Don’t Flatter Yourself

Something you will probably hear if you come out/already have heard when you came out was as gay/lesbian/bisexual/etc is, “Do you like me?” It comes in many incarnations. One friend of mine just repeatedly said, “Please don’t have a crush on me, please don’t have a crush on me, please don’t have a crush on me.” And I’m not even going to say how purely homophobic that is.

When I first identified as lesbian, I came out to a few friends. I remember several reactions. Most people were casually homophobic. They’d not say anything but ignore me completely (even if I talked to them), be generally rude, and scoff whenever I said anything related to my lesbianism. This is the type of thing that slowly but steadily breaks you, instead of the fast stuff like, “You know you’re going to hell, right?”

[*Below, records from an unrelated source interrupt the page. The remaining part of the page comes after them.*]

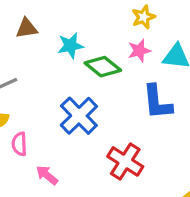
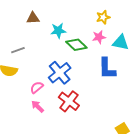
pink semicircle: (19, 144) -> (37, 87), moved, turned 48
red cross: (125, 161) -> (69, 101), moved

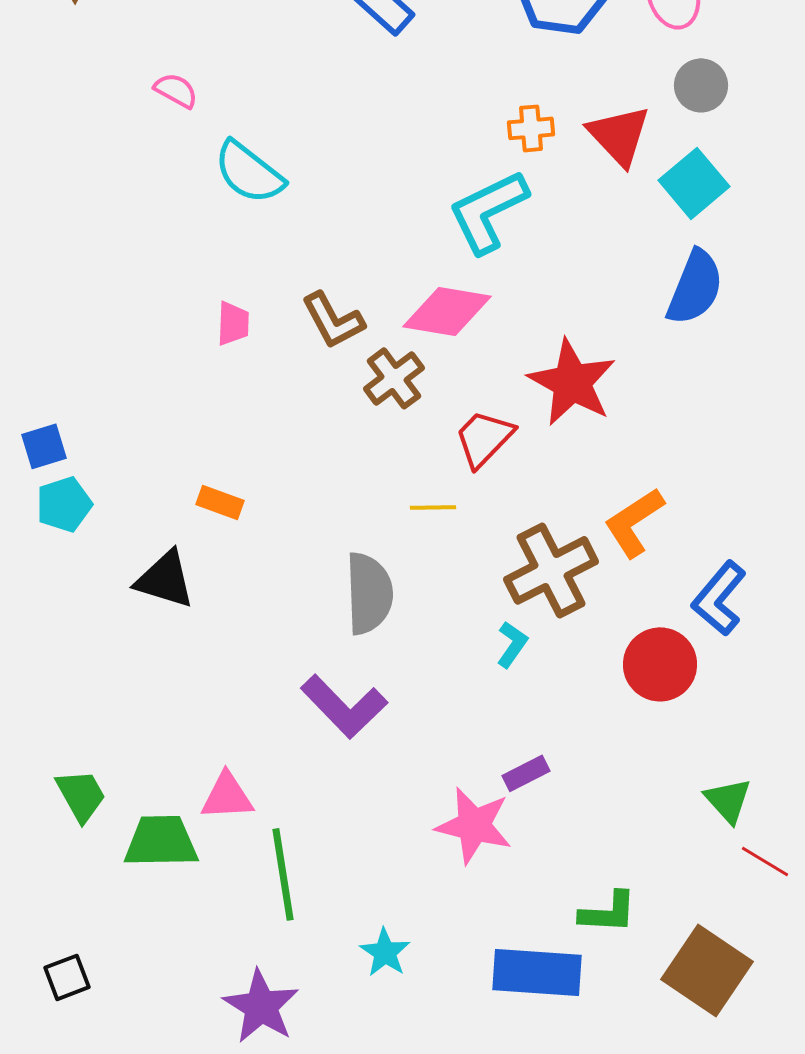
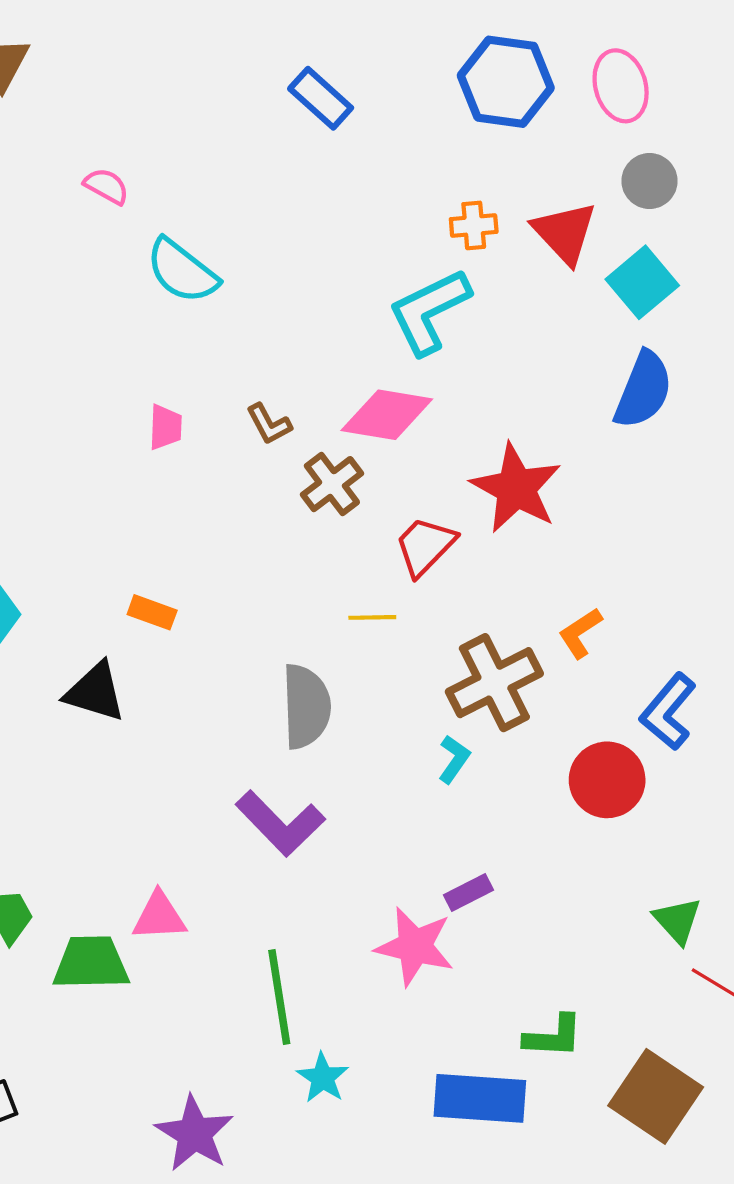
brown L-shape: (333, 320) -> (269, 424), size x0.7
orange L-shape: (634, 522) -> (580, 633), size x0.7
green line: (283, 874) -> (279, 997), moved

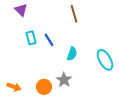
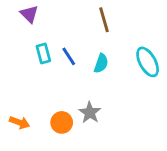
cyan semicircle: (72, 54) -> (101, 63), moved
cyan ellipse: (105, 60) -> (148, 62), moved

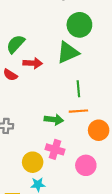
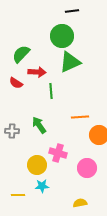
green circle: (79, 25) -> (62, 36), moved
green line: (78, 89) -> (51, 91), moved
green arrow: (54, 120) -> (39, 125), moved, turned -132

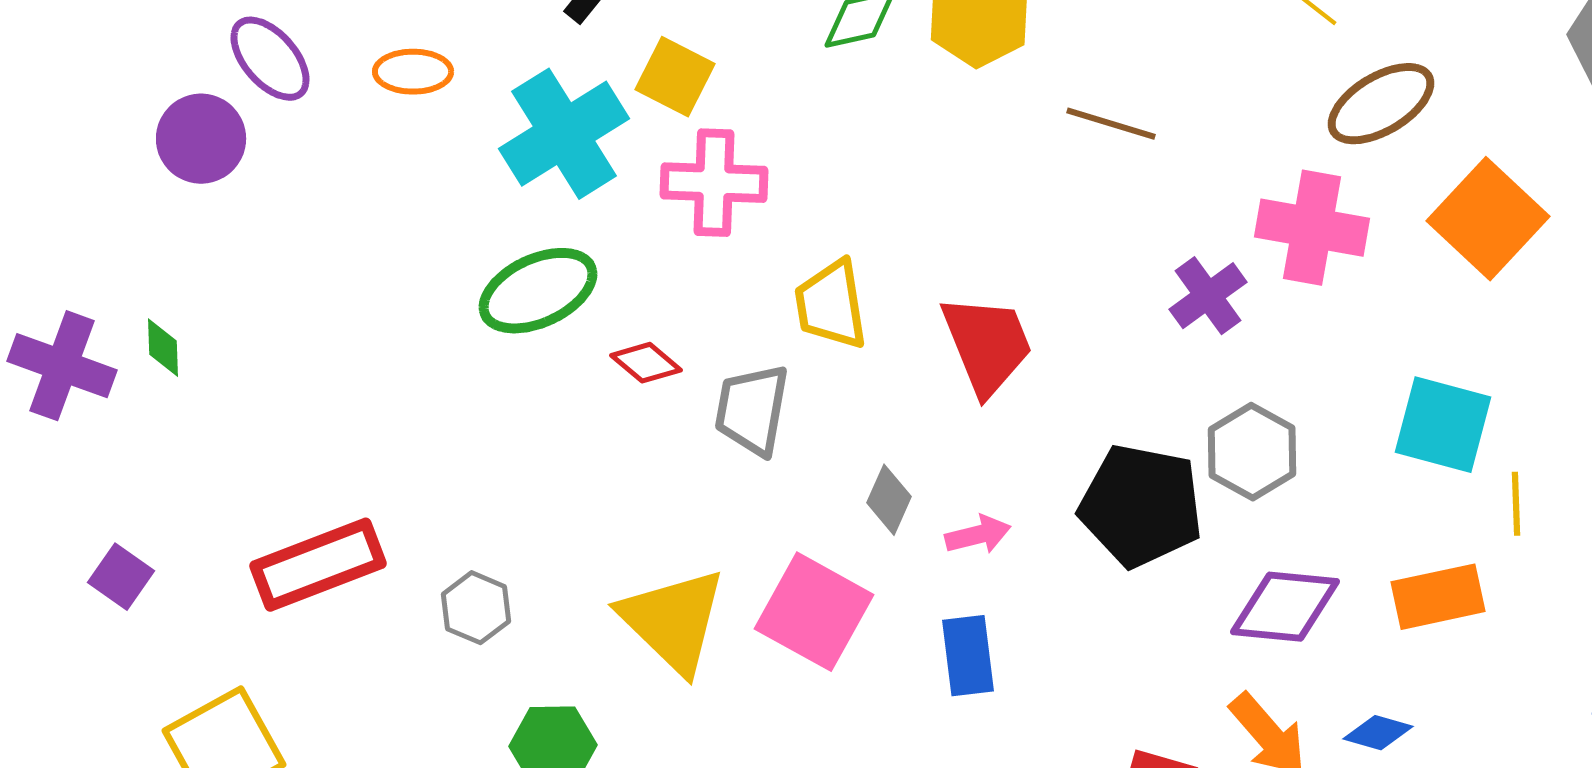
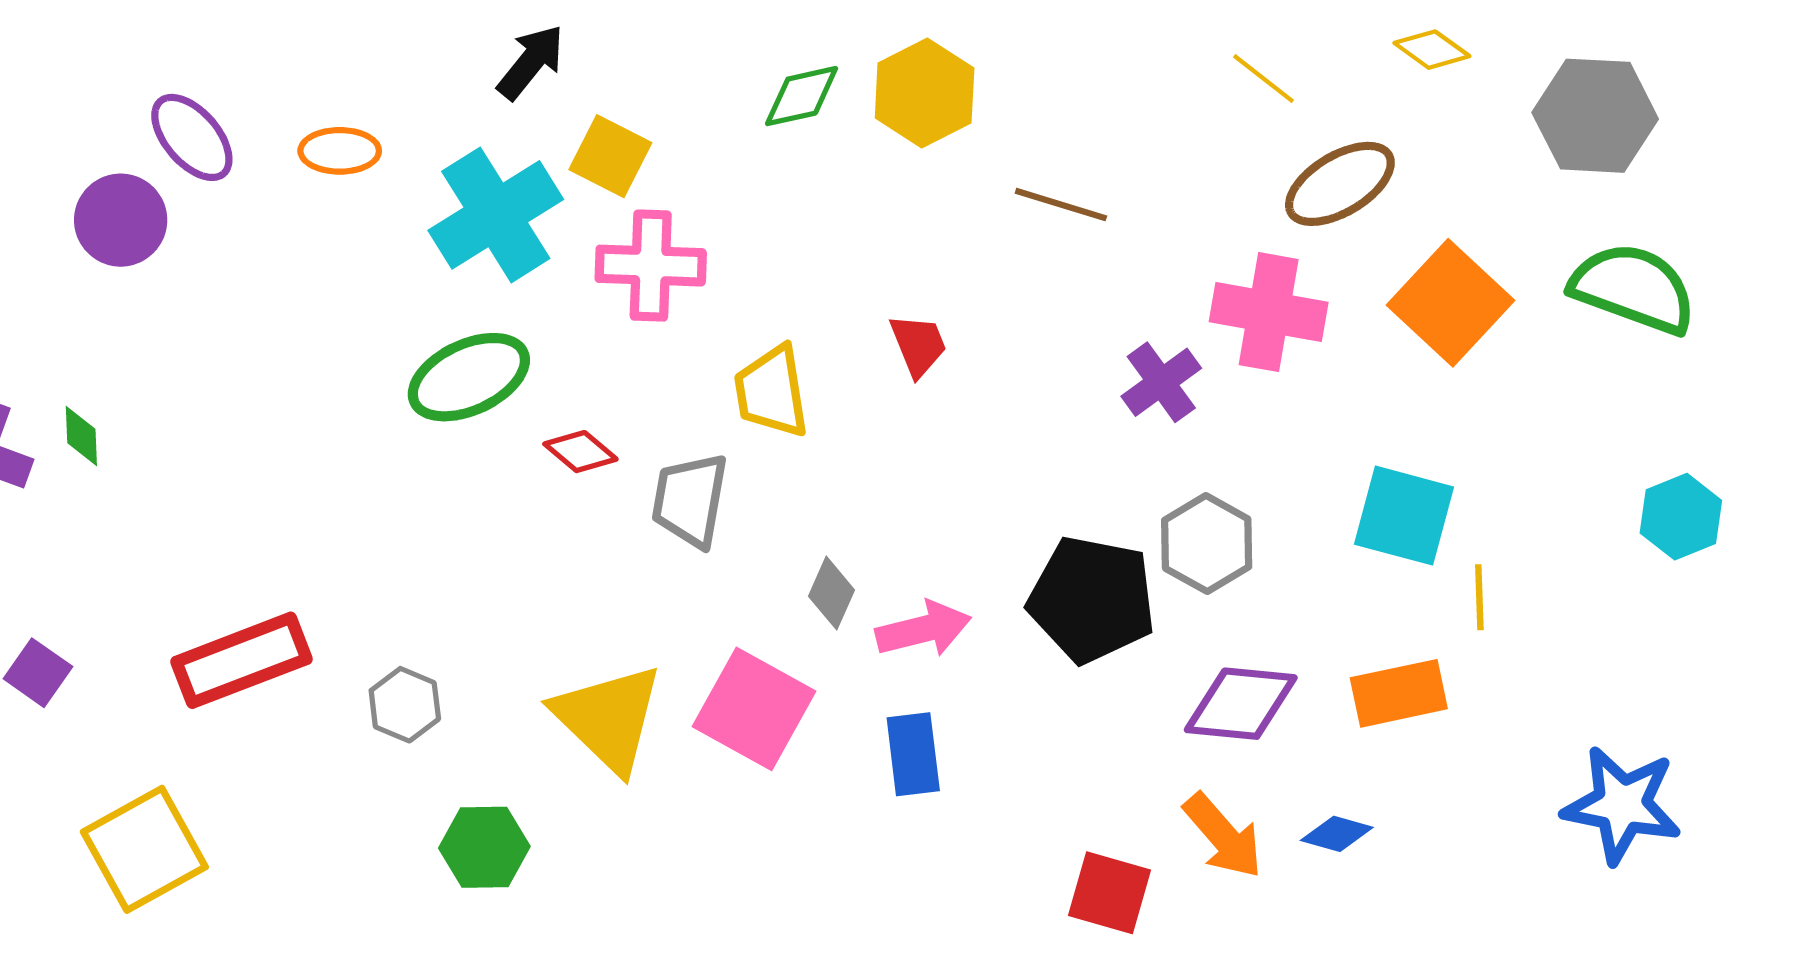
red trapezoid: (987, 345) -> (918, 345), moved, size x0.6
pink arrow: (978, 535) -> (924, 629), size x1.4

Now, then there was my grandma. My grandma is several years behind considering my identity because she’s horribly homophobic so I opted out of telling her. But eventually it came up when I had a girlfriend. She got upset because I was talking about my girlfriend and my 5-year-old (Edit: What? He’s 7 years old now? Ooooh…) was sitting there and playing. She told me several things like how I’m mixing up “friendship” with “romance” and how she had the “same thing” when she was “my age” but then she met her current husband and “realized that was real love.” I was flabbergasted. What I expected was something far more casual like just asking me not to talk about my femalexfemale romances. I knew my grandmother was homophobic but I didn’t expect this. All I could do was just…laugh. I mean…it was like a TV show with a homophobic mother who says, “Johnny! You’re going to hell! HELL, JOHNNY!”

Let me say, though, one thing. When I was lesbian-identifying I did say something that now deeply embarrasses and bothers me. I said that Bisexual people were “greedy.” But I must say, I did not mean it and regretted it literally minutes after I said it.

So, if you’ve been following my blog for a while you may know that I’m Pansexual. Or so I say. I’m not really Pansexual. Well, I am…sort of.

I am…

Unknown-255

But I’m also Panromantic. When I say Abrosexual usually I get, “Huh? What’s that?” or “That’s not real.” So, I just ended up going with Pansexual. By now almost everybody knows that. Not even people in the LGBTQ+ community know what Abrosexuality is. I’ll have to do more on that in another post but I want to talk more about the title topic.

One of the most frustrating responses to a coming out is the “Do you like me?” response. Because what you want to say is, “Don’t flatter yourself, *sshole.” But you can’t say that unless you want to burn some serious bridges. So, what do you say instead? Uuuuum…

“No.”

It’s not as satisfying and sometimes the person won’t even believe you but…what else do you say?

“Yes, because I am gay, I am clearly attracted to everyone.”